Echinacea: Why and How to Take It?

Traditional use of Echinacea comes from the Native Americans, and Eclectic physicians who adopted their use of Echinacea angustifolia.

They preferred the root due to its high content of alkylamides.  You can feel the alkylamides when ingesting Echinacea as they cause a persistent tingling sensation in the mouth and stimulate the flow of saliva.

In Europe during the 1930’s, in Germany,  E. purpurea was promoted as it was easier to grow.

The real value of Echinacea root lies in its continuous use, at least during times when infection is more likely, such as cold and flu season, stressful periods or during travel. 

The common understanding, of taking Echinacea for only short periods after getting an infection, is not what traditional herbal use would indicate.

Best results are achieved by taking a low maintenance dose daily, and doubling it a day before travel, the day of travel and the day after the travel. Tinctures of echinacea are best, as they can be used to gargle before swallowing it, and help prevent sore throats too. If you become ill the maintenance dose can be tripled.

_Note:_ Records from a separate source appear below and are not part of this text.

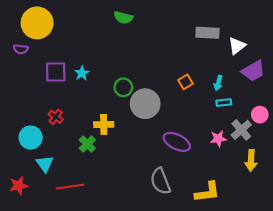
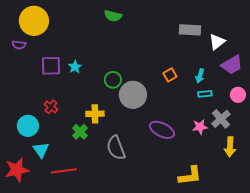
pink circle: (260, 115) -> (238, 95), moved
gray semicircle: (160, 181) -> (116, 148), moved
red star: (19, 186) -> (17, 170), size x1.4

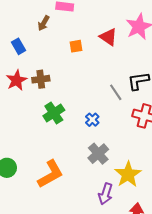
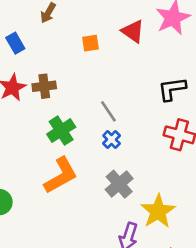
gray line: (116, 92) -> (108, 111), moved
orange L-shape: (50, 174) -> (61, 175), moved

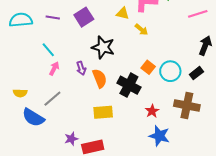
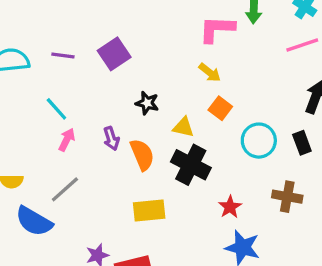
yellow triangle: (123, 13) -> (183, 127), moved
black star: (103, 47) -> (147, 103), size x0.6
orange square: (148, 67) -> (220, 108), moved
black rectangle: (196, 73) -> (302, 143), turned -72
brown cross: (187, 105) -> (287, 197), size x0.7

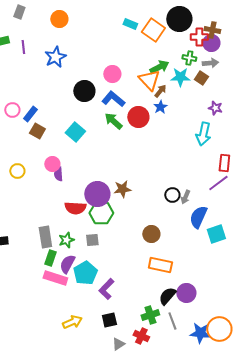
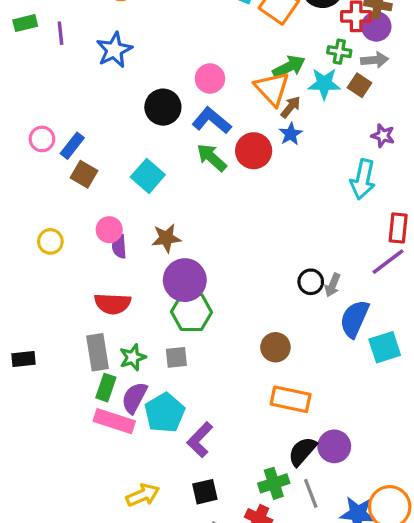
brown star: (122, 189) -> (166, 238), moved
red semicircle: (75, 208) -> (113, 304), moved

The following two trials illustrate the ability of Echinacea root to prevent infections.

LONG HAUL TRAVEL

Supplementation with Echinacea, if taken before and during travel, appeared to have a protective effect against the development of respiratory symptoms, during long haul flights travel. The lack of symptoms indicates the inhibition of infections by the Echinacea (Tiralongo et al., 2010).

Clinical trial participants travelling return from Australia to America, Europe or Africa for a period of 1 to 5 weeks on commercial flights via economy class were administered E. purpurea and E. angustifolia extract. The dose was 2 tablets/day, the travel dose was 4 tablets/day, and the dose when ill was 6 tablets/day (Tiralongo et al., 2010).

5 MONTHS WINTER TRIAL 2021-2022

This trial has also shown that Echinacea purpurea extract works well as a preventative.

The results show Echinacea purpurea reduced risk of viral respiratory tract infections, as well as substantially reducing viral load in infected subjects, supporting faster healing times and reducing infectivity (Kolev et al, 2022).